# Burnt Hedge Grunt Tube



## ghost1066 (Jul 29, 2014)

I had to make myself go to the shop and turn this one call this weekend. Still not getting things done I need to but thought I would post this one. It isn't too bad I don't think.

Reactions: Like 4 | EyeCandy! 5 | Way Cool 1


----------



## ironman123 (Jul 29, 2014)

Quite a bit toasty Tommy. Glad you made something.


----------



## Bigdrowdy1 (Jul 29, 2014)

Looks like Texas is not the only place where it is hot!! Good to see you back around Tommy hoping things are going your way.


----------



## BrentWin (Jul 31, 2014)

Nice torch work!


----------



## dbroswoods (Jul 31, 2014)

Looking good nice flame job!!! 

Mark


----------



## DavidDobbs (Jul 31, 2014)

Nice 

Dave


----------



## michael dee (Jul 31, 2014)

Help me out here ghost on burning Osage every time I try to flame a turkey pot call it seems to warp or cup and my top surface will not fit in flush what do I do? Help beautiful call by the way


----------



## ghost1066 (Aug 1, 2014)

michael dee said:


> Help me out here ghost on burning Osage every time I try to flame a turkey pot call it seems to warp or cup and my top surface will not fit in flush what do I do? Help beautiful call by the way



The wood is getting too hot causing the tension between the two types of grains to change at different rates so it twists. Most flamed pots I have seen are lightly burned compared to spindle shaped turnings. A cylinder is a much stronger and stable shape than a pot. Might try getting the flame father away and doing it in several LIGHT passes rather than holding the torch there too long. It might help.


----------



## BrentWin (Aug 1, 2014)

I could never get very satisfactory results with burning a pot either.

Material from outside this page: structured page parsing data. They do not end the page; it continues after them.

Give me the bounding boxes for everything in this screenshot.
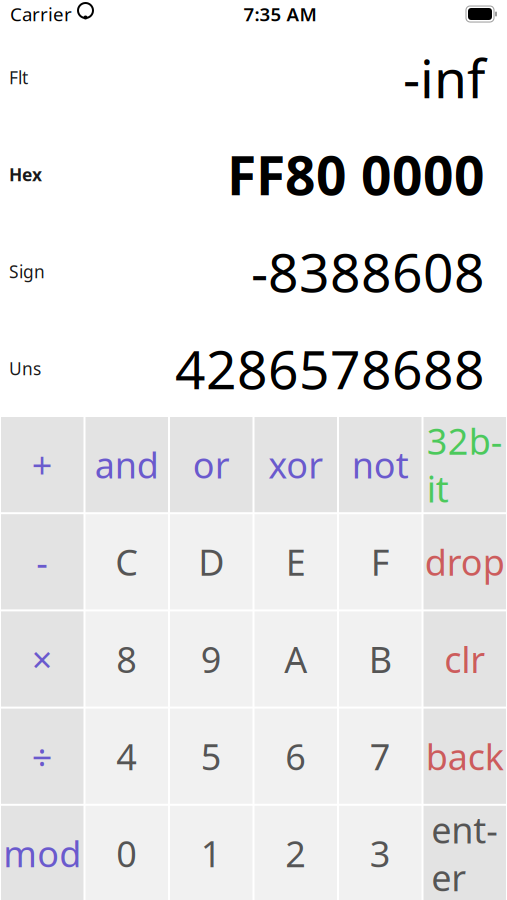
button[interactable]: A — [254, 611, 337, 707]
staticText: -inf — [403, 42, 485, 113]
staticText: × — [32, 635, 53, 683]
staticText: xor — [268, 441, 323, 488]
button[interactable]: ÷ — [1, 709, 84, 804]
button[interactable]: × — [1, 611, 84, 707]
staticText: Hex — [9, 163, 42, 186]
staticText: 4286578688 — [175, 333, 485, 404]
button[interactable]: 2 — [254, 806, 337, 900]
staticText: enter — [431, 806, 498, 900]
staticText: ÷ — [32, 732, 53, 780]
staticText: FF80 0000 — [227, 139, 485, 210]
button[interactable]: 9 — [170, 611, 252, 707]
staticText: Flt — [9, 66, 28, 89]
button[interactable]: C — [86, 514, 168, 609]
staticText: back — [426, 732, 504, 780]
button[interactable]: mod — [1, 806, 84, 900]
button[interactable]: 6 — [254, 709, 337, 804]
button[interactable]: 5 — [170, 709, 252, 804]
button[interactable]: clr — [424, 611, 506, 707]
staticText: 9 — [201, 635, 222, 683]
button[interactable]: 8 — [86, 611, 168, 707]
button[interactable]: B — [339, 611, 422, 707]
button[interactable]: 7 — [339, 709, 422, 804]
staticText: drop — [425, 538, 505, 586]
button[interactable]: F — [339, 514, 422, 609]
staticText: clr — [444, 635, 485, 683]
staticText: 1 — [201, 830, 222, 877]
button[interactable]: 1 — [170, 806, 252, 900]
staticText: - — [36, 538, 48, 586]
staticText: 5 — [201, 732, 222, 780]
staticText: Carrier — [10, 2, 72, 26]
staticText: 3 — [370, 830, 391, 877]
staticText: or — [193, 441, 230, 488]
button[interactable]: + — [1, 417, 84, 512]
button[interactable]: drop — [424, 514, 506, 609]
button[interactable]: 4 — [86, 709, 168, 804]
button[interactable]: D — [170, 514, 252, 609]
button[interactable]: E — [254, 514, 337, 609]
button[interactable]: xor — [254, 417, 337, 512]
staticText: 4 — [116, 732, 137, 780]
button[interactable]: 0 — [86, 806, 168, 900]
staticText: 8 — [116, 635, 137, 683]
button[interactable]: back — [424, 709, 506, 804]
staticText: Sign — [9, 260, 45, 283]
button[interactable]: enter — [424, 806, 506, 900]
button[interactable]: not — [339, 417, 422, 512]
staticText: -8388608 — [251, 236, 485, 307]
staticText: A — [284, 635, 307, 683]
staticText: 6 — [285, 732, 306, 780]
staticText: 0 — [116, 830, 137, 877]
button[interactable]: and — [86, 417, 168, 512]
staticText: mod — [3, 830, 81, 877]
staticText: B — [369, 635, 392, 683]
button[interactable]: - — [1, 514, 84, 609]
staticText: not — [352, 441, 409, 488]
staticText: + — [32, 441, 53, 488]
staticText: 2 — [285, 830, 306, 877]
staticText: E — [286, 538, 306, 586]
button[interactable]: 3 — [339, 806, 422, 900]
staticText: and — [95, 441, 159, 488]
staticText: Uns — [9, 357, 41, 380]
staticText: F — [371, 538, 390, 586]
staticText: C — [115, 538, 138, 586]
staticText: 7:35 AM — [244, 2, 316, 26]
button[interactable]: or — [170, 417, 252, 512]
staticText: D — [198, 538, 224, 586]
staticText: 7 — [370, 732, 391, 780]
button[interactable]: 32bit — [424, 417, 506, 512]
staticText: 32bit — [427, 417, 503, 512]
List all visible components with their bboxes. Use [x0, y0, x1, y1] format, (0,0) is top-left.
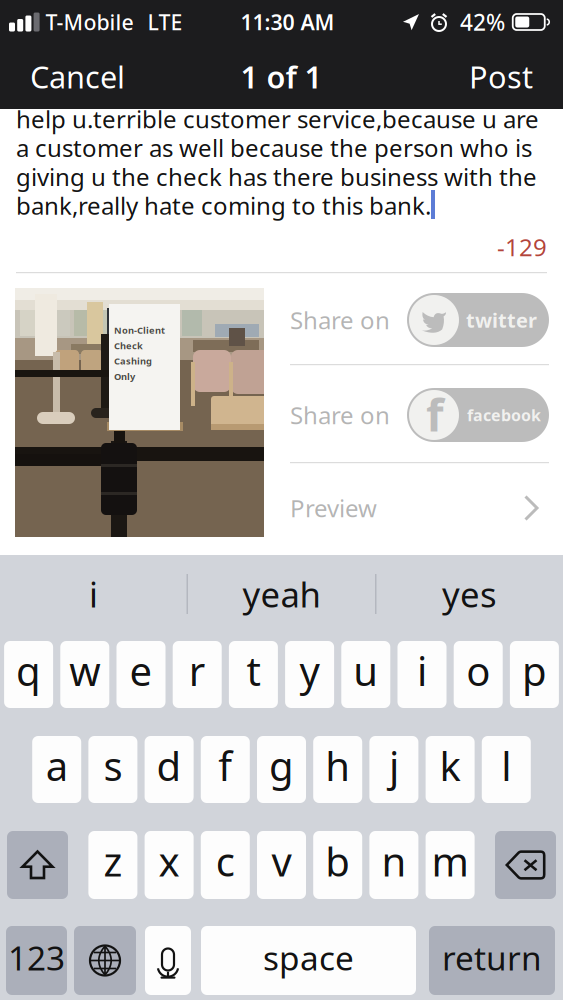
staticText: y [300, 644, 320, 697]
staticText: f [218, 739, 232, 792]
button[interactable]: w [60, 641, 109, 708]
staticText: Cancel [30, 56, 125, 97]
staticText: 1 of 1 [240, 56, 322, 97]
button[interactable]: l [482, 736, 531, 803]
staticText: a customer as well because the person wh… [16, 132, 532, 164]
button[interactable]: i [398, 641, 446, 708]
staticText: yeah [242, 571, 320, 617]
button[interactable]: Share on [290, 271, 549, 369]
button[interactable]: Share on [290, 366, 549, 464]
staticText: u [353, 644, 378, 697]
button[interactable]: z [88, 831, 137, 899]
staticText: x [159, 834, 180, 888]
button[interactable]: k [426, 736, 475, 803]
button[interactable]: c [201, 831, 250, 899]
button[interactable]: Post [455, 46, 547, 106]
staticText: k [440, 739, 461, 792]
button[interactable]: Next keyboard [74, 926, 136, 995]
staticText: h [325, 739, 350, 792]
staticText: q [16, 644, 41, 697]
staticText: Non-Client [114, 324, 165, 336]
staticText: 42% [460, 7, 505, 37]
button[interactable]: yes [376, 563, 562, 625]
button[interactable]: f [201, 736, 250, 803]
button[interactable]: Cancel [16, 46, 139, 106]
button[interactable]: Shift [7, 831, 68, 899]
button[interactable]: yeah [188, 563, 375, 625]
button[interactable]: g [257, 736, 306, 803]
staticText: i [89, 571, 98, 617]
staticText: -129 [497, 231, 547, 263]
staticText: Preview [290, 492, 377, 524]
staticText: l [501, 739, 511, 792]
staticText: t [246, 644, 260, 697]
button[interactable]: b [313, 831, 362, 899]
button[interactable]: q [4, 641, 53, 708]
staticText: c [216, 834, 235, 888]
staticText: v [272, 834, 292, 888]
staticText: g [269, 739, 294, 792]
button[interactable]: d [145, 736, 194, 803]
staticText: z [103, 834, 122, 888]
button[interactable]: Backspace [495, 831, 556, 899]
staticText: s [103, 739, 122, 792]
button[interactable]: Preview [290, 459, 549, 557]
button[interactable]: space [201, 926, 416, 995]
button[interactable]: p [510, 641, 559, 708]
button[interactable]: m [426, 831, 475, 899]
button[interactable]: e [116, 641, 166, 708]
staticText: n [381, 834, 406, 888]
staticText: i [417, 644, 427, 697]
staticText: space [263, 935, 354, 980]
staticText: LTE [148, 8, 183, 36]
staticText: Check [114, 339, 143, 352]
button[interactable]: x [145, 831, 194, 899]
staticText: twitter [466, 307, 537, 333]
staticText: Share on [290, 304, 390, 336]
staticText: return [442, 935, 542, 980]
staticText: help u.terrible customer service,because… [16, 103, 539, 135]
staticText: facebook [467, 404, 541, 426]
staticText: Share on [290, 399, 390, 431]
staticText: Cashing [114, 355, 152, 367]
staticText: o [466, 644, 490, 697]
staticText: m [432, 834, 469, 888]
button[interactable]: a [32, 736, 81, 803]
button[interactable]: n [369, 831, 418, 899]
button[interactable]: h [313, 736, 362, 803]
staticText: b [325, 834, 350, 888]
button[interactable]: 123 [6, 926, 67, 995]
button[interactable]: u [341, 641, 390, 708]
button[interactable]: t [229, 641, 278, 708]
staticText: d [157, 739, 182, 792]
button[interactable]: y [285, 641, 334, 708]
button[interactable]: s [88, 736, 137, 803]
button[interactable]: j [369, 736, 418, 803]
staticText: p [522, 644, 547, 697]
staticText: yes [442, 571, 497, 617]
staticText: e [130, 644, 152, 697]
button[interactable]: i [0, 563, 186, 625]
staticText: giving u the check has there business wi… [16, 161, 537, 193]
staticText: T-Mobile [46, 8, 134, 36]
staticText: r [189, 644, 206, 697]
staticText: w [69, 644, 100, 697]
staticText: 123 [8, 935, 65, 980]
staticText: 11:30 AM [240, 8, 334, 36]
staticText: bank,really hate coming to this bank. [16, 190, 431, 222]
staticText: a [46, 739, 68, 792]
button[interactable]: Dictation [145, 926, 191, 995]
button[interactable]: return [429, 926, 555, 995]
staticText: Post [469, 56, 533, 97]
staticText: Only [114, 370, 135, 383]
staticText: f [426, 384, 444, 444]
staticText: j [389, 739, 399, 792]
button[interactable]: r [173, 641, 222, 708]
button[interactable]: o [454, 641, 503, 708]
button[interactable]: v [257, 831, 306, 899]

While typing this, a thought just hit me. I am going to try turning and sanding one on the back side only. I am going to burn it and let it rest for a few day and then hollow it out on the lathe. Maybe this will let the wood relax a little before hollowing. I don't know, but I'll give it a try and report back.


----------



## JR Custom Calls (Aug 1, 2014)

I burn quite a few pots... don't have issues with them now that I do it a certain way. I use a propane torch all the way up... I don't spin it on the lathe like I've seen some people do, I stop it and roll it around as needed. As soon as it's burned the way I want, I put it on my workbench with a piece of hedge on top of it and a paint can on top. I burn mine pretty heavy as well.

Reactions: Agree 1


----------



## michael dee (Aug 1, 2014)

Hey guys thanks for all your help , I think I am going to put it on the back burner for right now because I seem to be wasting to many good pots.


----------